# Exercise aim
Look below for the line containing "passing by making"; from there, print each line exactly up to and including the line containing "My Favorite Hallmark", and stop.

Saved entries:
:::
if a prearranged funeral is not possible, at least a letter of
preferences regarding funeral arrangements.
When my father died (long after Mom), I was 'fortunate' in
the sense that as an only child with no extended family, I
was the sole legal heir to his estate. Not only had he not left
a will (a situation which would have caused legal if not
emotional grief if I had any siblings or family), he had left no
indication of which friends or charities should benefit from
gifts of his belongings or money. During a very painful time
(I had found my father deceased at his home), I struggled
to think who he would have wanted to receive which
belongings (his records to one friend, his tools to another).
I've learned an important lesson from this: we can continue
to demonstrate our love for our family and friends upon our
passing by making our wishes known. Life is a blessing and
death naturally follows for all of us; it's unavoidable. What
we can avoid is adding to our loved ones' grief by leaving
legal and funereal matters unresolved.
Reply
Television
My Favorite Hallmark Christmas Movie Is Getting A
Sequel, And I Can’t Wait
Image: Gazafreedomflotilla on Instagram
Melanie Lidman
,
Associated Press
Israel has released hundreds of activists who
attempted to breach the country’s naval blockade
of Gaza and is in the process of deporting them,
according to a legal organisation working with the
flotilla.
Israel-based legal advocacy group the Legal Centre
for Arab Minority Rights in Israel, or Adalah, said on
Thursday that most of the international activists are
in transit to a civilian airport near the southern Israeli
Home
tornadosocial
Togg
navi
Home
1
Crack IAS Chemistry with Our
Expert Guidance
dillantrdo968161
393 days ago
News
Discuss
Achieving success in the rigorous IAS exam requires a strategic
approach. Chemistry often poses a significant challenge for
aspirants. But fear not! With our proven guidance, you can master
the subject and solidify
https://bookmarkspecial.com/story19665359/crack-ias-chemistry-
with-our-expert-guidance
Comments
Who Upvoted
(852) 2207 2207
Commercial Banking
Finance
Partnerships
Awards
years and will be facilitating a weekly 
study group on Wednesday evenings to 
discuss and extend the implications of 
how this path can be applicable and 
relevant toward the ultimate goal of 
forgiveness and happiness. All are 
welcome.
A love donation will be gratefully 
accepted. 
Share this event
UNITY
:::
# Expected output
passing by making our wishes known. Life is a blessing and
death naturally follows for all of us; it's unavoidable. What
we can avoid is adding to our loved ones' grief by leaving
legal and funereal matters unresolved.
Reply
Television
My Favorite Hallmark Christmas Movie Is Getting A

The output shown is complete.